Monday, November 06, 2006

Where the Boys Are, at Least for Now, the Girls Pounce

November 2, 2006
Beirut Journal

Where the Boys Are, at Least for Now, the Girls Pounce
By KATHERINE ZOEPF, The New York Times

BEIRUT, Nov. 1 — This is a city of nightclubs, but the nightlife is something else these days, and not just because of the feverish edge sharpened by the war last summer. By 8 p.m., women in their 20s and early 30s are prowling in packs of five and six, casting meaningful glances at any and all passing men. In the bars the women dance for hours — often on top of the bar — and legs, midriffs, bare shoulders and barely covered bosoms are offered for public admiration. Samir Khalaf, a professor of sociology at the American University of Beirut, said the scene astonished his American colleagues. “They are just shocked,” he said. “ ‘This is Lebanon, the Middle East?’ they say. They can’t stop talking about all the belly buttons, about all these highly eroticized bodies. You see it everywhere here, this combination of consumerism and postmodernism and female competition.” For a few weeks twice a year, after Ramadan and before Christmas, thousands of Lebanon’s young men return from jobs abroad — and run smack into one of the world’s most aggressive cultures of female display. Young women of means have spent weeks primping and planning how to sift through as many men as possible in the short time available. The austere month of Ramadan ended a week ago.
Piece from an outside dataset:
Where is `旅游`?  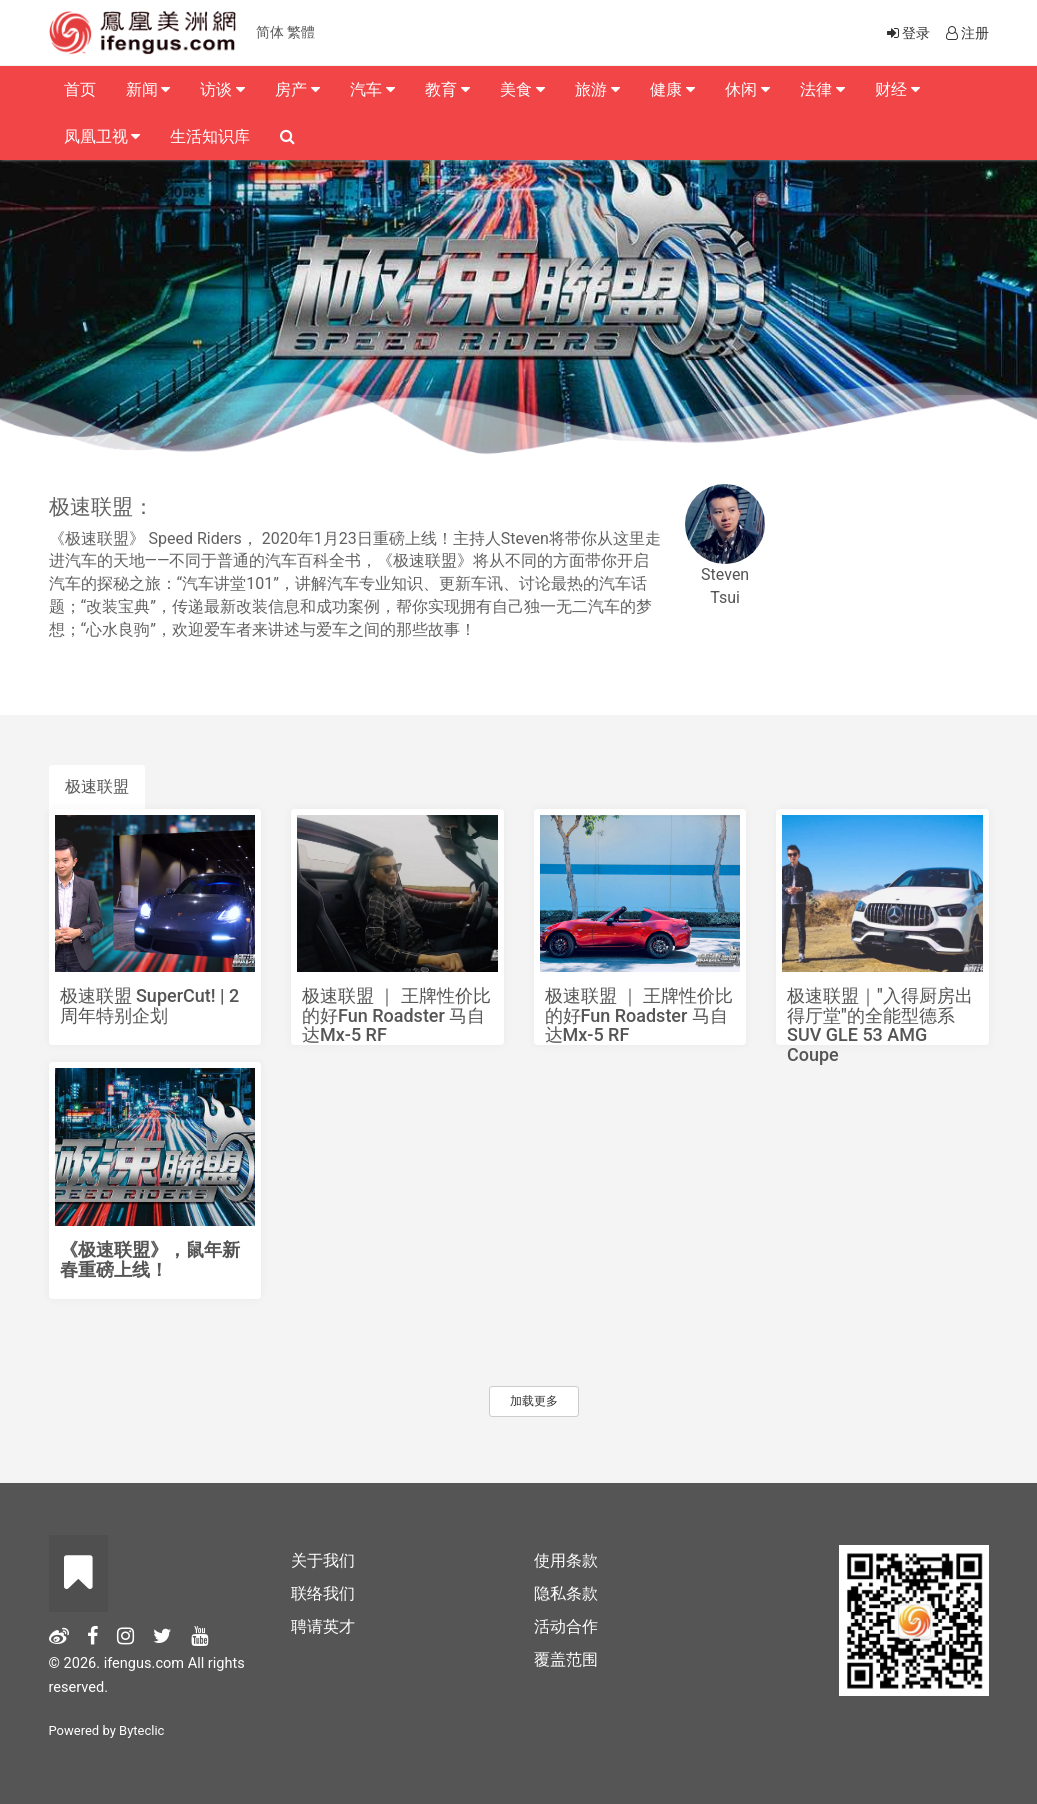 旅游 is located at coordinates (597, 89).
The country’s high rate of unemployment pushes the young men to seek work elsewhere, sometimes in Western countries like France and Canada, but mainly in the and the other oil states on the Persian Gulf. The women, inhibited by family pressures, are generally left behind. “The demographic reality is truly alarming,” Professor Khalaf said. “There are no jobs for university graduates, and with the boys leaving, the sex ratios are simply out of control. It is now almost five to one: five young girls for every young man. When men my sons’ age come back to Lebanon, they can’t keep the girls from leaping at them.” For the men, who return with deep pockets and high spirits, the holiday welcome is gratifying. “In Doha it is completely impossible, because you can’t talk to women in the gulf,” said Wisam Hamdan, 35, back from, where he manages hairdressing salons. “But Lebanese girls are very friendly. I am hoping to meet lots of girls, and then I will pick one.” The other night Roula Hallak, 27, was wandering the bars of Gemmayzeh, an eastern Beirut neighborhood, with a troupe of six meticulously dressed and made-up girlfriends. “I’m not looking, but she is, and so is she,” Ms. Hallak said, poking two of them, who giggled and declined to give their names. “It’s so hard to meet the perfect guy this way, but there are so many out in Beirut at this time of year. You go out and you look and you’re always hoping.”
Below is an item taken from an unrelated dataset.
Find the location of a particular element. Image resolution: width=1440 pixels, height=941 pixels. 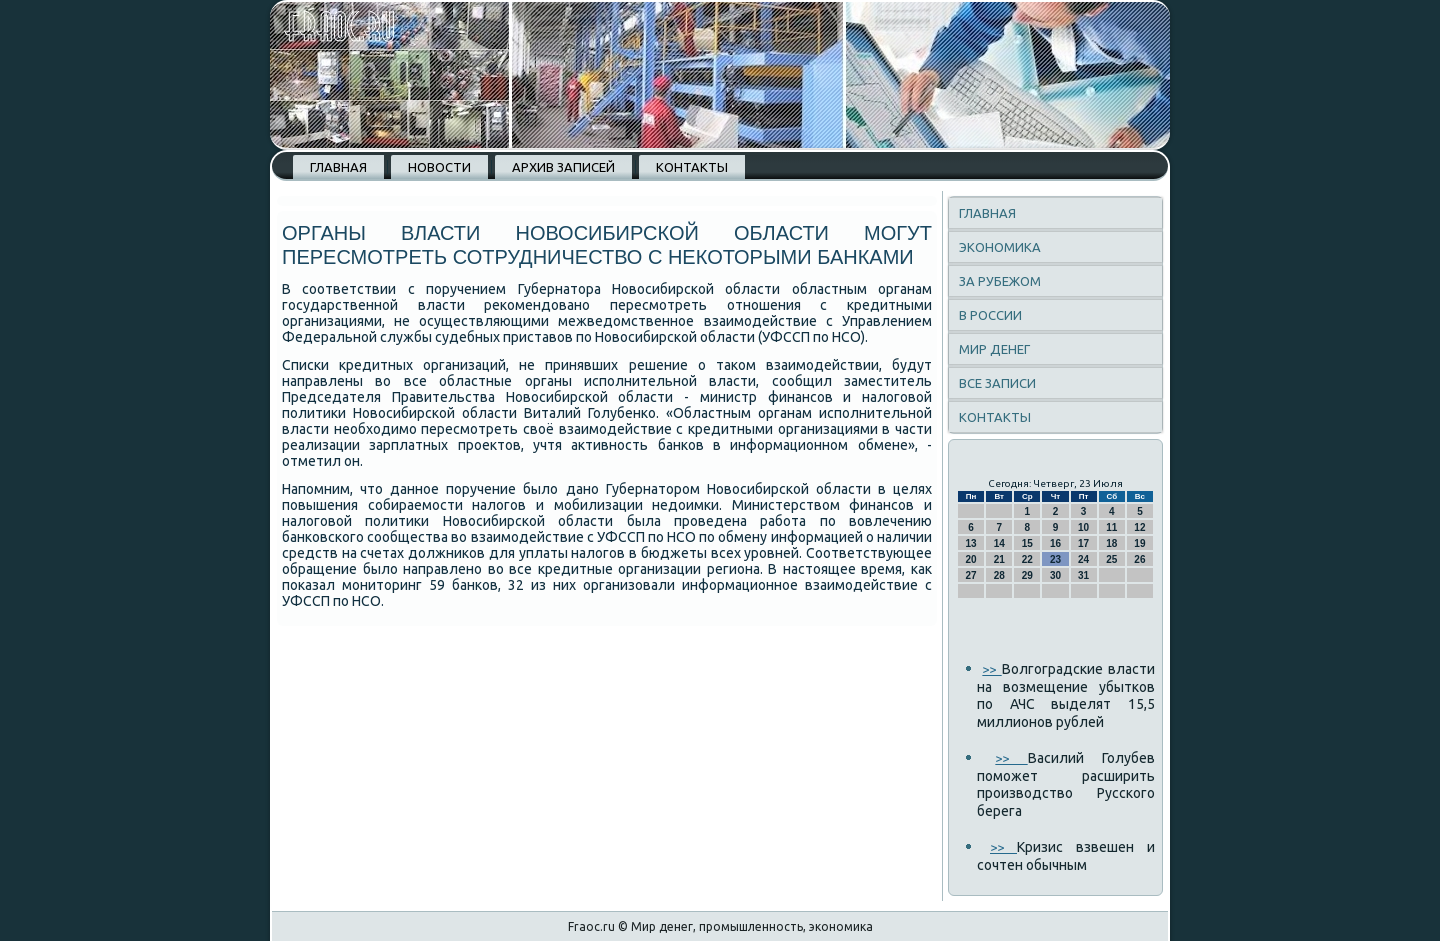

27 is located at coordinates (971, 575).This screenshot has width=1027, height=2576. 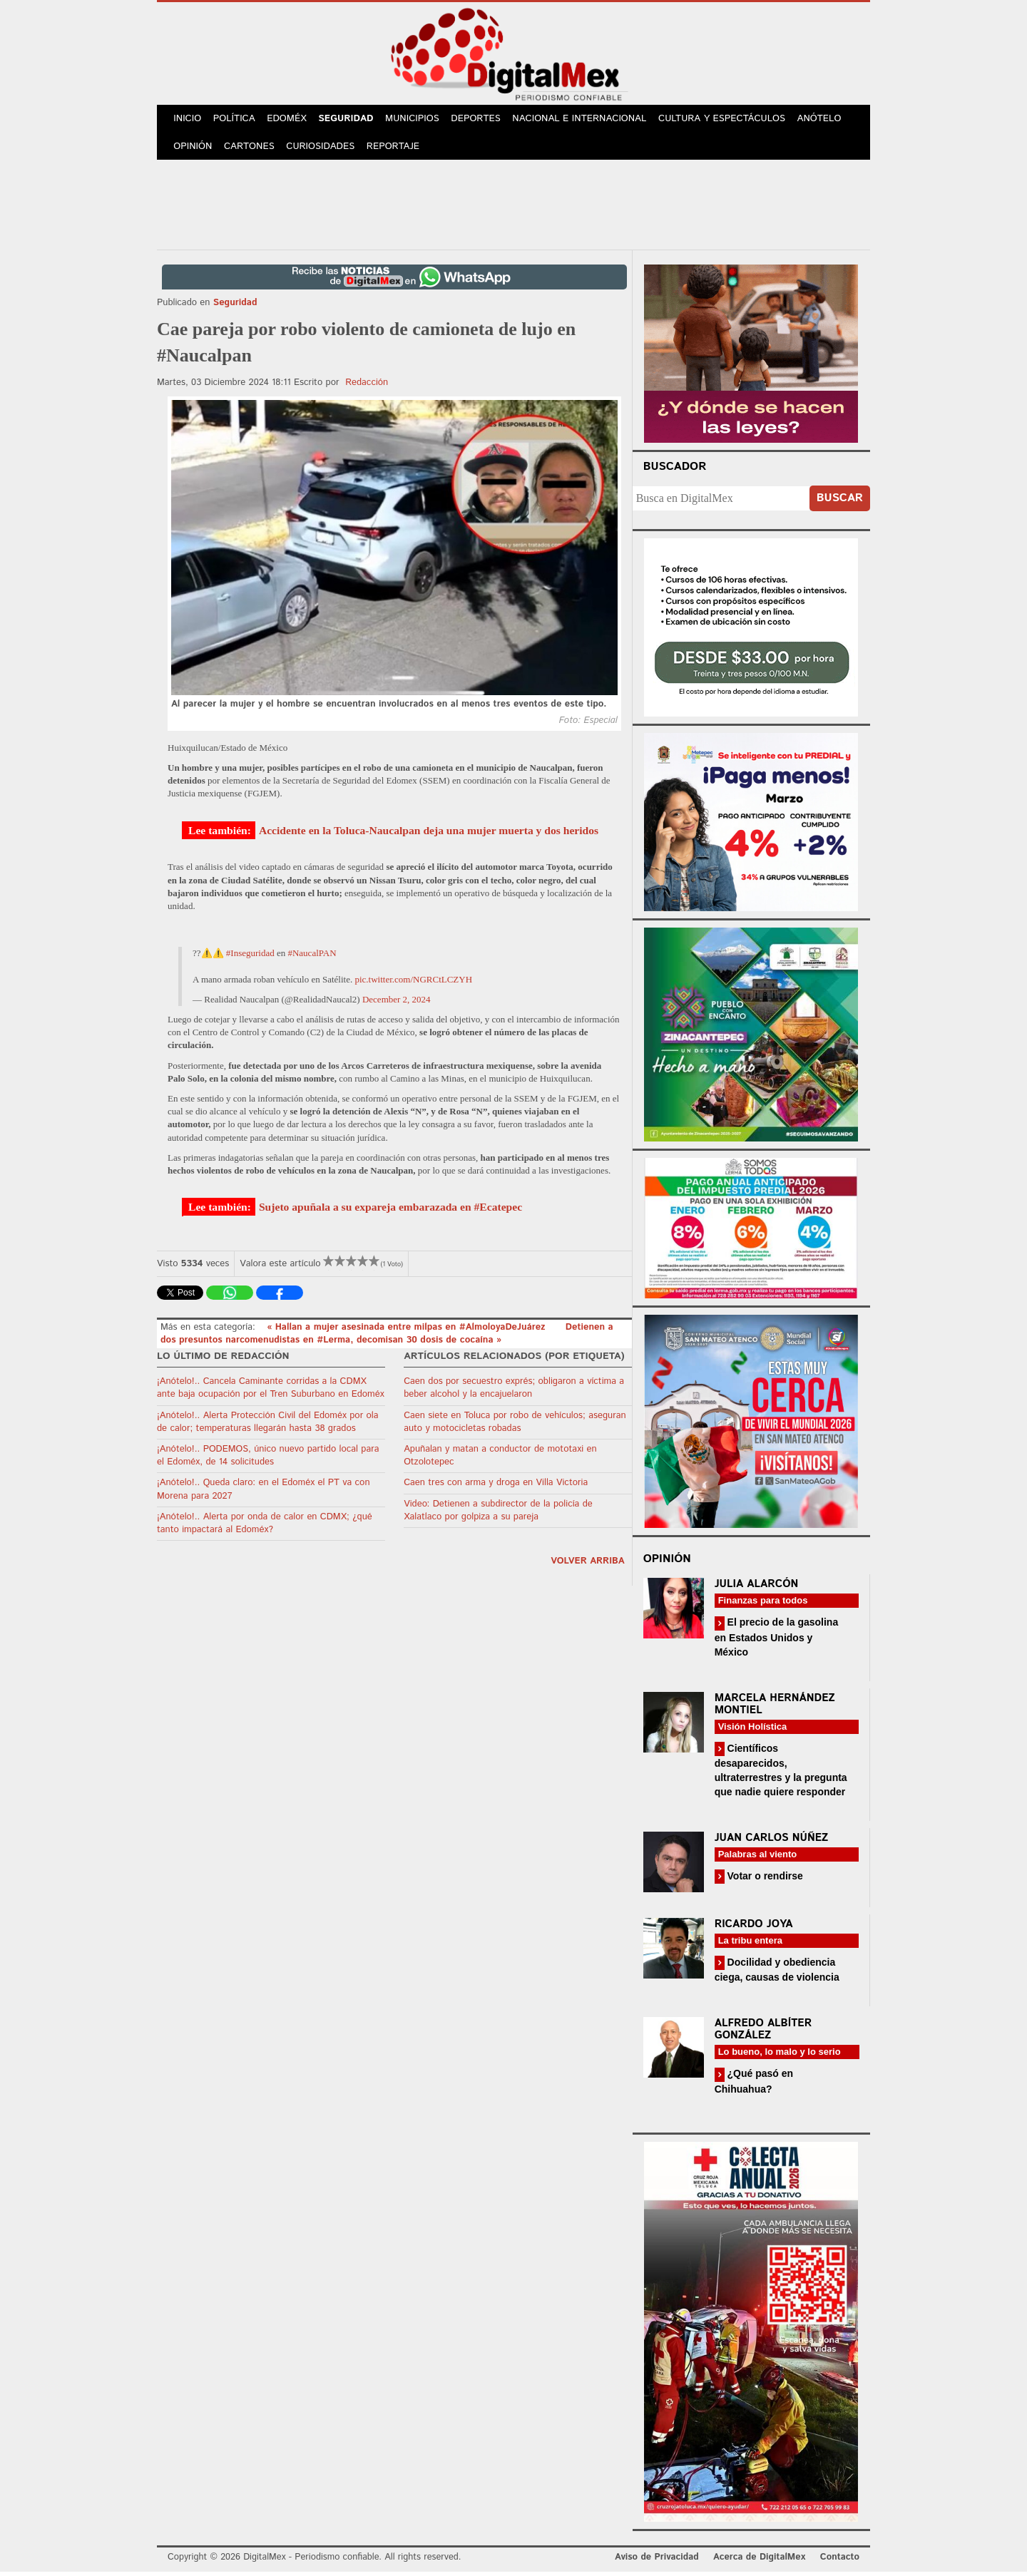 What do you see at coordinates (728, 120) in the screenshot?
I see `Cultura y Espectáculos` at bounding box center [728, 120].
According to Professor Khalaf, Lebanese Christians have been migrating for economic reasons since Ottoman times. But as the nation’s economic crisis has deepened, the exodus has come to include young men from all religious groups and across the socio-economic spectrum, as well as a tiny but growing number of young women. Over the last two decades, the Persian Gulf has become the economic pole, and its pull has only grown stronger since the monthlong war this summer between Israel and the Hezbollah militia in Lebanon. With the political situation here still so uncertain, investment and work opportunities are growing even scarcer, and the gender imbalance worsens. For young women here, dressing fashionably is a competitive game; stare-down contests between young women in restaurants and malls are common, particularly, say the girls, when one of the women is accompanied by an attractive Lebanese man.

Kareen Yazbek, a Beirut psychologist, says that the lack of available men is a constant theme in her discussions with young women recovering from depression and drug addiction. “Throughout my practice, the main issue that comes up with many young women is that they can’t find anyone to be with or to marry,” Ms. Yazbek said. “Among college-age girls it’s not such a problem, but after graduation there’s a big change as the men start seeking work outside of Lebanon.” “The social pressures on young women are just huge,” Ms. Yazbek continued. “The focus is more and more on being beautiful, on pleasing other people. The competition is intense, conformity is a big thing, and everyone, rich and poor, gets plastic surgery. You can go to parts of Beirut where almost every young woman has the same little nose.” And the big prize, all seem to agree, is the attention of one of the visiting native sons. “The guys that remain in Lebanon are the stupid ones!” exclaimed Nayiri Kalayjian, 19, who was hitting the bars on Monot Street, in central Beirut, with three girlfriends. “We’re too good for them,” she said. “The ones who remain in Lebanon are the ones with closed mentalities, the ones who just want a virgin girl. You start to feel that the men who stay in Lebanon are the ones with no ambition in their work, and so you wonder, why are they still here?”